What you are asked to do:
Give again, exactly as written, the lines of the records below from the line with "Tocantins já e" to the line with "Офис Зеленского заверил, что ВСУ продолжат". Both end lines count; pictures do not.

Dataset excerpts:
◆ ◆ ◆ ◆ ◆

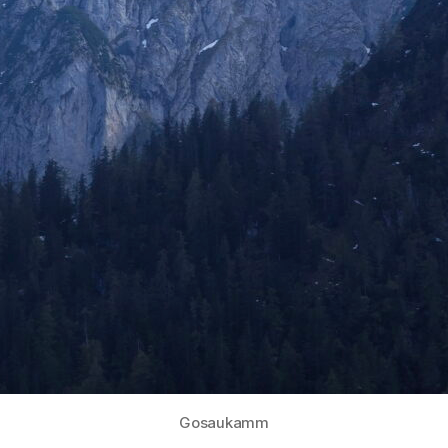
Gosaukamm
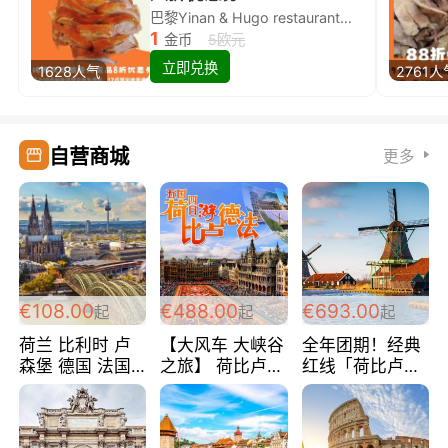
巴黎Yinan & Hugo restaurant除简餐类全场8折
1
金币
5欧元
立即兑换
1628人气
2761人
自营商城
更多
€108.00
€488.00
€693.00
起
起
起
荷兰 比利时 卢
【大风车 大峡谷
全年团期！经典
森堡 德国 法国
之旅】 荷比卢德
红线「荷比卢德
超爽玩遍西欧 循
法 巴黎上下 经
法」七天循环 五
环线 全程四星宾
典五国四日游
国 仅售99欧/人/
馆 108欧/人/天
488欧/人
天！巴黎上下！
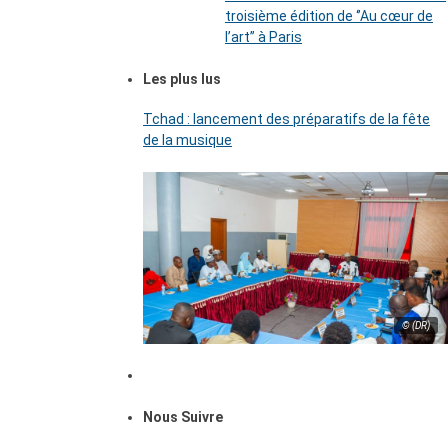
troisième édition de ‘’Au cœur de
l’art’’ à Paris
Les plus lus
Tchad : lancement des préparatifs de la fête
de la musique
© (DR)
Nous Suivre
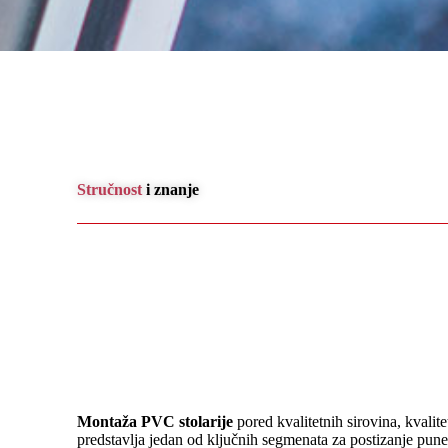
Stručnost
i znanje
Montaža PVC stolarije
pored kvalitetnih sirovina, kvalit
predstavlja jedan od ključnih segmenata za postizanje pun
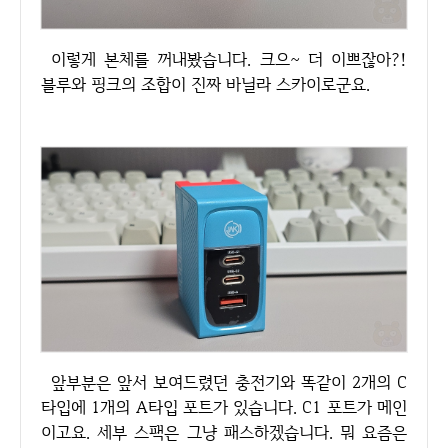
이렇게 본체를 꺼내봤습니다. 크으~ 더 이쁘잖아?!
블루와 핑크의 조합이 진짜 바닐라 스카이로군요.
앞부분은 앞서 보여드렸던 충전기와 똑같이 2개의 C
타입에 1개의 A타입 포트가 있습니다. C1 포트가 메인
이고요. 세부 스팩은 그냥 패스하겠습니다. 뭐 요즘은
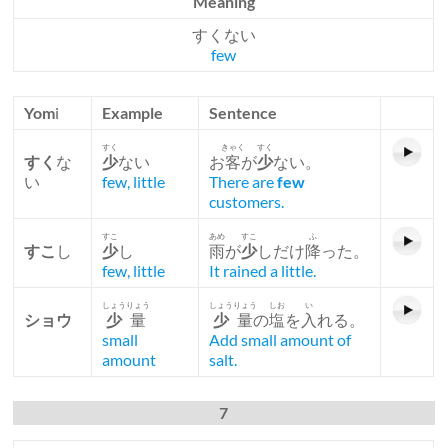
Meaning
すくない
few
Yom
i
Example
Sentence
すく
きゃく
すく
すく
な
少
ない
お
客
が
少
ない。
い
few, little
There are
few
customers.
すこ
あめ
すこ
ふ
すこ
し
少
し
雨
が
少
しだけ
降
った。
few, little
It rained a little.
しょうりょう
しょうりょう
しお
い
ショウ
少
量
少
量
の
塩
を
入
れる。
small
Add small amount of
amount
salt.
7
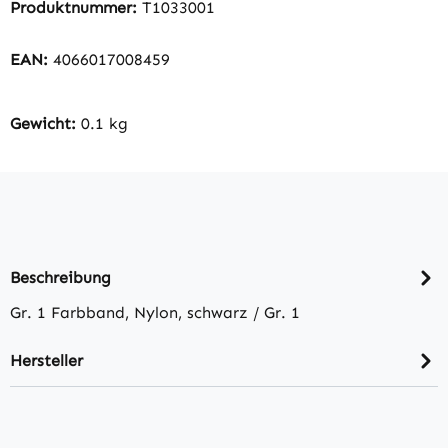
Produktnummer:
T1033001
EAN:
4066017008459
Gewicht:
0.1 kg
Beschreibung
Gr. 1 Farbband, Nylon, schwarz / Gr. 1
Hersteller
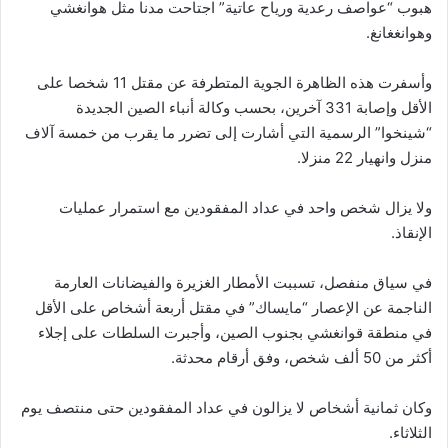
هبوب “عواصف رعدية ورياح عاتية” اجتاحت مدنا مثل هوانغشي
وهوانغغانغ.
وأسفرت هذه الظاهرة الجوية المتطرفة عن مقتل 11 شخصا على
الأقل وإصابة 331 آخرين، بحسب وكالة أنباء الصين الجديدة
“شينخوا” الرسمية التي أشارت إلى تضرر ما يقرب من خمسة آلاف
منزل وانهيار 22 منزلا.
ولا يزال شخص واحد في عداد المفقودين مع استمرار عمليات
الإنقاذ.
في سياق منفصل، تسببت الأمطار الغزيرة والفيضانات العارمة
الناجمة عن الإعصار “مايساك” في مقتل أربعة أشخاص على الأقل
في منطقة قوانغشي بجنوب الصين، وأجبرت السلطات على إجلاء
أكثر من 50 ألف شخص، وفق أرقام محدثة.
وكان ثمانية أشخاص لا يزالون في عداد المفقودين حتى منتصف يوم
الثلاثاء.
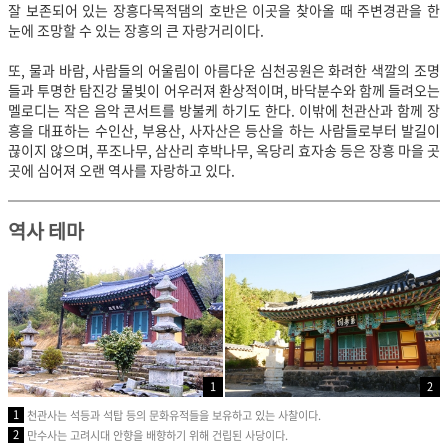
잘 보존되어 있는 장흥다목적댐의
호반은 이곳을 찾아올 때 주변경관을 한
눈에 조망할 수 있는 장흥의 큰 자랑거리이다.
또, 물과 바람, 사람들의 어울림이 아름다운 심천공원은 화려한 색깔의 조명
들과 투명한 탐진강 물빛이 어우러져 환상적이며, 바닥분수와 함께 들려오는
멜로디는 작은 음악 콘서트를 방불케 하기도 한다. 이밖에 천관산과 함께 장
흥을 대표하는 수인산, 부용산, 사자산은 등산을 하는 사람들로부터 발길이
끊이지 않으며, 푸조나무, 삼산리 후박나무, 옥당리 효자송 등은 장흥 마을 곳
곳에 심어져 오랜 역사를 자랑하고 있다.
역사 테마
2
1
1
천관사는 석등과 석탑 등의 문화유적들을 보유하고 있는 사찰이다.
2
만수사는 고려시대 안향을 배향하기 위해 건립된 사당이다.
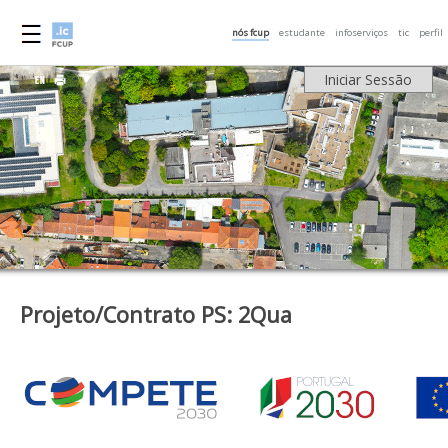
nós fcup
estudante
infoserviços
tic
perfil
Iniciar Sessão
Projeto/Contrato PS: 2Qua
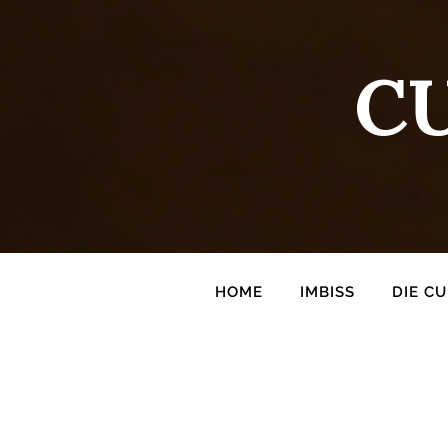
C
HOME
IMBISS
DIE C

◆ ◆ ◆ ◆ ◆

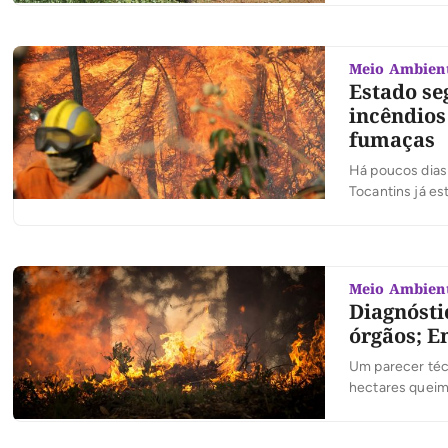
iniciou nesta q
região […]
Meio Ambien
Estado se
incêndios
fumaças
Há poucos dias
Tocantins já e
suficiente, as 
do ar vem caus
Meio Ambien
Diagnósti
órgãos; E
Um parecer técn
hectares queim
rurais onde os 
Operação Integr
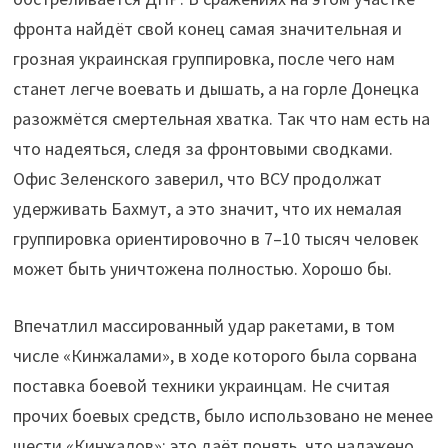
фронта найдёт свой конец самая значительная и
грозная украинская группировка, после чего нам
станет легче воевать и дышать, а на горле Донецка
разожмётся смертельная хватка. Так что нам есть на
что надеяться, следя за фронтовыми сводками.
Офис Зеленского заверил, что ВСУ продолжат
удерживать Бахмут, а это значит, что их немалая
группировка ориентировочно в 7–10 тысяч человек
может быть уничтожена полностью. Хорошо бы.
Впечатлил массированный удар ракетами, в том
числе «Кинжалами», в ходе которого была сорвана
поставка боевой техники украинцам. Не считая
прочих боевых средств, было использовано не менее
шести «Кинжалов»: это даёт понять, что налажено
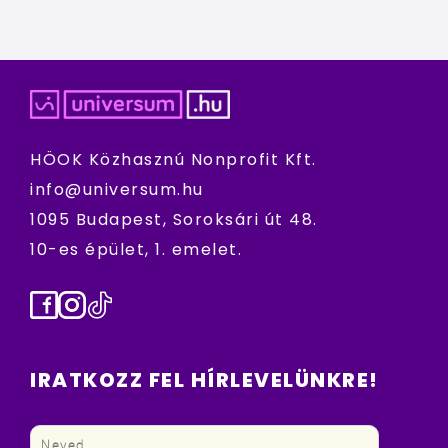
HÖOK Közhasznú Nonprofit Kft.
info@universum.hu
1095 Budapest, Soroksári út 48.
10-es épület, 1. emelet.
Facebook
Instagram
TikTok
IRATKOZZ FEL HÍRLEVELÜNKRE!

◆ ◆ ◆ ◆ ◆

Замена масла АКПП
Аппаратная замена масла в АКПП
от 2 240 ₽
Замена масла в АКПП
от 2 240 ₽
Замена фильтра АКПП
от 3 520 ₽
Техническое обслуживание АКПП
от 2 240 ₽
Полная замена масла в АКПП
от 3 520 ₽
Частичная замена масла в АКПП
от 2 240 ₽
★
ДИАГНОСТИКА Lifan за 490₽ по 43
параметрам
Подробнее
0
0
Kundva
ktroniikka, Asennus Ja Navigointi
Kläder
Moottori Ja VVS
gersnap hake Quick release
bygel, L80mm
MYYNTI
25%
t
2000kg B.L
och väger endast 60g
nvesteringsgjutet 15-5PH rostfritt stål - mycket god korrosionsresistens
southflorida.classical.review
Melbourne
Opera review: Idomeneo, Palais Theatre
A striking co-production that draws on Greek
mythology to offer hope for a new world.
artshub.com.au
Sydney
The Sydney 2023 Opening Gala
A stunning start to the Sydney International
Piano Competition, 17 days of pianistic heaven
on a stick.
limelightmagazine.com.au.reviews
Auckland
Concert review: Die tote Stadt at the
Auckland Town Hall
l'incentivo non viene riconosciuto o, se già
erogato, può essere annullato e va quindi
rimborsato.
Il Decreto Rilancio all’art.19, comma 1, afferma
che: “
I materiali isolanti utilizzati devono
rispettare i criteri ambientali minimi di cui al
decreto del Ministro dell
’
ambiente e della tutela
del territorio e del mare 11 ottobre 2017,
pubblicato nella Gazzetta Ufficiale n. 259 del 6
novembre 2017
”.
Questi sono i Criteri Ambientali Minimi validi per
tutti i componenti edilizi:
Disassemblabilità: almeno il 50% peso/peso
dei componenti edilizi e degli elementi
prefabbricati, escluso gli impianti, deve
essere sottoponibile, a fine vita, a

◆ ◆ ◆ ◆ ◆

Output of the exercise:
Tocantins já e
suficiente, as 
do ar vem caus
Meio Ambien
Diagnósti
órgãos; E
Um parecer técn
hectares queim
rurais onde os 
Operação Integr
фронта найдёт свой конец самая значительная и
грозная украинская группировка, после чего нам
станет легче воевать и дышать, а на горле Донецка
разожмётся смертельная хватка. Так что нам есть на
что надеяться, следя за фронтовыми сводками.
Офис Зеленского заверил, что ВСУ продолжат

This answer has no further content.